Albert Tumenov (16-2)

Staple info:

  • Height: 5’11” Age: 24 Weight: 170 lbs Reach: 75″
  • Last Fight: TKO win / Alan Jouban (10-3-15)
  • Camp: K Dojo (Russia)
  • Stance/Striking Style: Orthodox / Kickboxing
  • Risk Management: Moderate

Supplemental info:
+   Regional MMA Titles
+   Master of Sports: Boxing (Russia)
+   10  first round finishes
+   11 KO victories
+   KO power
+   Accurate defensive & offensive L. Hook
+   Manages distance well
+   Strong core/counter wrestling
^   Good bridge & Scrambles from bottom
+   Excellent right hand
^   Creates subtle openings with angles
+   Fast switch head kick
–    Body kick vulnerabilities
^   Baits/catches to counter strike
+   Solid chin & durability


You can’t bring a card out West without a proper gunfight, as the UFC matchmakers grace us with Lorenz Larkin vs Albert Tumenov. In the matchup that’s excited me the most since it’s inception, it’s very hard to see how this technical shootout does not deliver (for however long it lasts). Given both men’s lack of interest for takedowns or cage clinches, I suspect this fight will largely be contested & determined on the feet.

With each fighter requiring comfortable spaces to operate their striking games, I believe this matchup may come down to who can disrupt & discomfort the other more effectively. I’ve been following Larkin’s career since his Strikeforce days, and despite coming from a heavier weight class, I believe he’ll carry a slight speed advantage in this fight. Lorenz’s hand speed is accentuated by his foot speed, as you’ll see him dart in & out of striking range. This is something he’ll need in spades if he means to stifle Tumenov’s rhythm.

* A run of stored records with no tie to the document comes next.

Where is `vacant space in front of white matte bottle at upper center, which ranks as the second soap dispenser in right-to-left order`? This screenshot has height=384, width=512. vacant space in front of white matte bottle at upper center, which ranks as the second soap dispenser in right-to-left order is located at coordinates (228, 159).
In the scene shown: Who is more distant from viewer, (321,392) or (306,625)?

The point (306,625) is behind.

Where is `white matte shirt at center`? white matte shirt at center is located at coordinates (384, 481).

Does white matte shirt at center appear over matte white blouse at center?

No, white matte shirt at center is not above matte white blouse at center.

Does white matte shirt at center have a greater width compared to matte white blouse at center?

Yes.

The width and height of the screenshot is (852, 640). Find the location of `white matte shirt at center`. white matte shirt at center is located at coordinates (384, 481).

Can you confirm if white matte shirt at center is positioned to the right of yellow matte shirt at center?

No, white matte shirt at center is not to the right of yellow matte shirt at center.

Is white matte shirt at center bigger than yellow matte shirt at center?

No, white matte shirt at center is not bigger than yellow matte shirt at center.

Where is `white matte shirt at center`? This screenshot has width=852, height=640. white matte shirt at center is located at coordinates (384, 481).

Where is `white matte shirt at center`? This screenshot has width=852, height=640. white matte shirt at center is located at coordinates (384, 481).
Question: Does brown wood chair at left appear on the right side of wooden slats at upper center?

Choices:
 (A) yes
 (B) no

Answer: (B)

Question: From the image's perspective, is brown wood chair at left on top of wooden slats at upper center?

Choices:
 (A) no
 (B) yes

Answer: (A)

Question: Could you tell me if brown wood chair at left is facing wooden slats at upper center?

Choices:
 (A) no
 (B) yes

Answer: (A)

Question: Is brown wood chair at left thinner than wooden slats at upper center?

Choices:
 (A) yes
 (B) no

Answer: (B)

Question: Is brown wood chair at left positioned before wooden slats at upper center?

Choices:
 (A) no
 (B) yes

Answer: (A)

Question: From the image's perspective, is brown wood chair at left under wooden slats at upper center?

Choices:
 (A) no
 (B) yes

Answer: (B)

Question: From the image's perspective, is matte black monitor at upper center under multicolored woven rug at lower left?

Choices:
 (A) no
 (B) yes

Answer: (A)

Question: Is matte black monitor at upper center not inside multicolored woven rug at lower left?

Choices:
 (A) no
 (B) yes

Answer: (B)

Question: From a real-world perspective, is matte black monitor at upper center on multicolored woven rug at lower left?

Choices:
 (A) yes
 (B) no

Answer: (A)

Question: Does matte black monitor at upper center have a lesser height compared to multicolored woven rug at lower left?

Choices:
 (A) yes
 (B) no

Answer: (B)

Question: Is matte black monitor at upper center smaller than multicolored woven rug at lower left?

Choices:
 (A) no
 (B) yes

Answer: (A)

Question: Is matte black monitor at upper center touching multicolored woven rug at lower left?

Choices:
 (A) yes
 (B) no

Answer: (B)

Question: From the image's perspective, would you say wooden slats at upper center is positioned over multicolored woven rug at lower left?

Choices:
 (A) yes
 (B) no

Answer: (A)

Albert’s no slouch in the speed department himself, but it’s his technique & timing that he uses to equalize range and speed advantages. In his past fights, we’ve seen Albert read and time opposition to set up his deadly counter attacks. Offensively, Tumenov will step into space while subtly taking an offsetting angle, which he’ll use to set up his accurate right hand. This coupled with the proper pressure could be effective against Larkin, who traditionally struggles when being pressure fought.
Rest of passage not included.